Last year, I needed some Lego blocks for a lesson I wanted to teach. I only needed some basic blocks, but I put out a call to my parents asking if anyone had some they could donate. Thanks to an extremely generous donation, I now have a collection. (I could still use more if anyone has some they want to rid themselves of.)
Today, the students finally got to play with them. My 7th grade class has been working its way through various lessons on ancient Greece. Yesterday, we used a worksheet lesson I purchased from www.teacherspayteachers.com that had them learn about the four governments and create a film strip drawing and caption for each of the types of government. Good! I wanted to take it one step further and help the ideas cement with them.
Using the Legos, the students were asked to create a scene with the Legos to show each type of government and then use the Haiku Deck App (https://www.haikudeck.com/) to create a presentation of their work. The kids were energized.
The worksheets from the previous day had served as a form of graphic organizer to keep their focus and plan their presentation. They had to decide on a way to best utilize their materials to represent the key idea of each type of government. Working in small groups, they had to synthesize the ideas each had created the previous day into a workable product. Publishing the production using the App helped them put a finishing touch on everything.

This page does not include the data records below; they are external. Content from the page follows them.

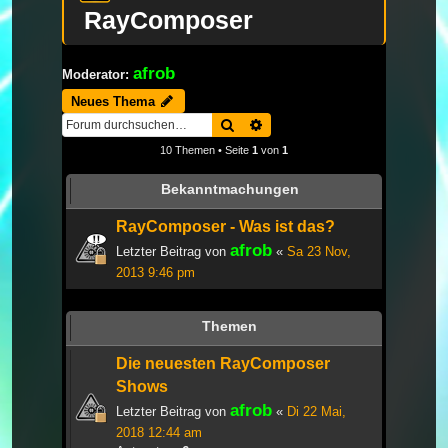
RayComposer
afrob
Moderator:
Neues Thema
Suche
Erweiterte Suche
10 Themen • Seite
1
von
1
Bekanntmachungen
RayComposer - Was ist das?
afrob
Letzter Beitrag von
«
Sa 23 Nov,
2013 9:46 pm
Themen
Die neuesten RayComposer
Shows
afrob
Letzter Beitrag von
«
Di 22 Mai,
2018 12:44 am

I couldn't have been more pleased with their work. The students each came up with unique ways. They worked together, stayed on task, and demonstrated creativity and understanding of the types of government.
The next step will have them present their creations to the class. This will add one last learning objective to the lesson and work as a way of reinforcing the key concept with students.
In addition to helping the students stay focused and engaged, I was amazed with the ease of Haiku Deck. I had never used it before, but the students had for another class. They were excited to show me some of the features, and a few times, I had to ask them to show each other.